2012年6月5~9日まで台北で開催されたCOMPUTEX TAIPEI 2012をレポートする今回の特集。第4回は、スマートフォンについて見ていきたい。
COMPUTEXは伝統的にPC関連製品がメインの展示会ということもあり、スマートフォンをはじめとするモバイル製品の展示は盛り上がりに欠ける印象があった。だが、AcerやMicrosoftなど、いくつかのブースにはスマートフォンコーナーもあった(写真1)。その中には日本国内では触れることが困難な最新端末もあったので、今回はそうしたものを中心に紹介しよう。
ASUSがタブレットとしても利用できるスマートフォンPadFoneを展示
ASUSが昨年発表し、2月のMWCで新製品としてお披露目されたスマートフォンとタブレットの両方の機能を兼ね備えた画期的なシステムが「PadFone」だ(写真2)。
タブレットのような形状の「PadFone Station」の背面には、スマートフォン本体であるPadFoneを格納するスロットがある(写真3)。このカバーを開き、PadFone本体を接続することで、10.1インチのAndroidタブレットとしても利用できる仕組みだ。
PadFone Station自体にはCPUやメモリーは搭載されておらず、単体でタブレットとしては使用できない。だが、PadFone Stationには6600mAhのバッテリーが内蔵されており、スマートフォン本体の1520mAhと合わせて、組み合わせた際のバッテリー容量は約5倍(8120mAh)となる。

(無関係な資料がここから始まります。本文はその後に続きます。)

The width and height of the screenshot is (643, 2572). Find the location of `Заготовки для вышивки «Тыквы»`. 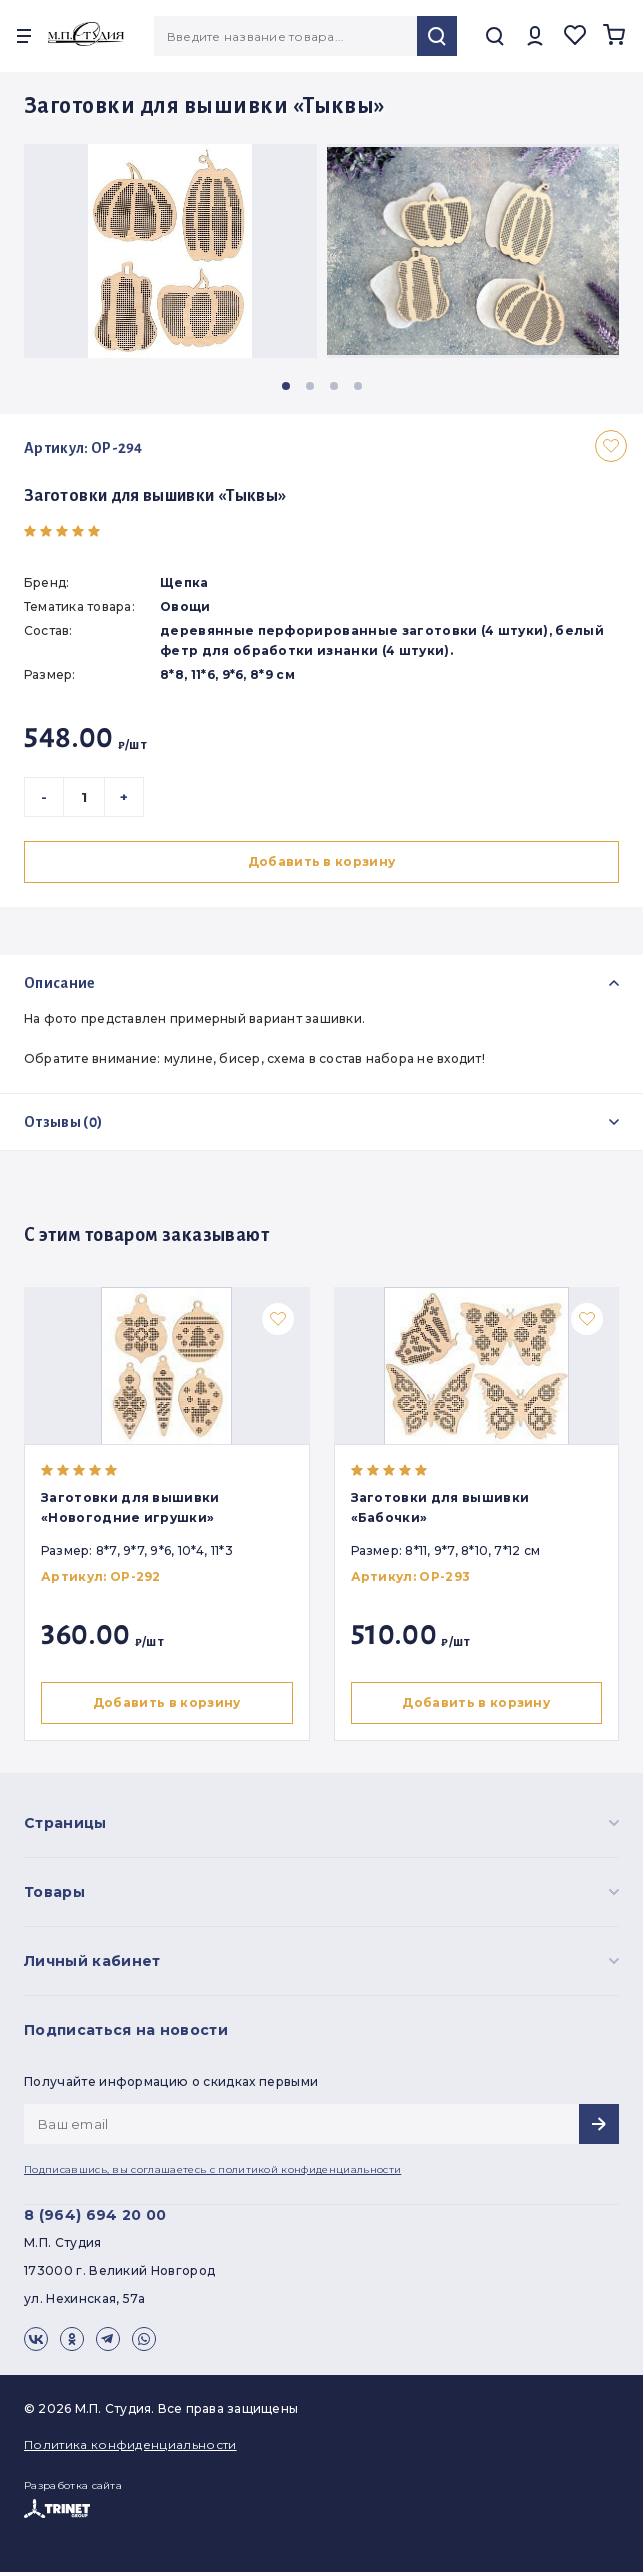 Заготовки для вышивки «Тыквы» is located at coordinates (155, 496).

さらにタブレット化した状態でキーボード付きのドック「PadFone Station Dock」と接続すると、ノートPCスタイルでも利用可能になる。Station Dockにも6600mAhのバッテリーが内蔵されており、合計で約9倍(14720mAh)になるという。

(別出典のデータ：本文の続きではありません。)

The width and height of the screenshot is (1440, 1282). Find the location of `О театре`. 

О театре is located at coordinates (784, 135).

PadFoneは4月に台湾で発売されたものの、世界各国への本格的な展開が始まったのは6月に入ってから。そのため、COMPUTEXでの実機の展示には多くの注目が集まった。
普段はスマートフォンだけを持ち歩き、必要に応じてタブレットやデスクトップのシステムに接続するというコンセプトは、アイデアとしては珍しくない。だが、これまではデスクトップ用途に耐えられるほどのパフォーマンスをスマートフォンに求めるのは難しかったといえる。
そういう意味では、Snapdragon S4世代のプロセッサーを搭載するPadFoneは十分に実用的な速度で動作しており、ついにコンセプトを具現化するときがやってきたという印象だ。COMPUTEXではコンバーチブル型のWindows PCが増加したとはいえ、スマートフォンをベースにしている点ではPadFoneに一日の長があるといえよう。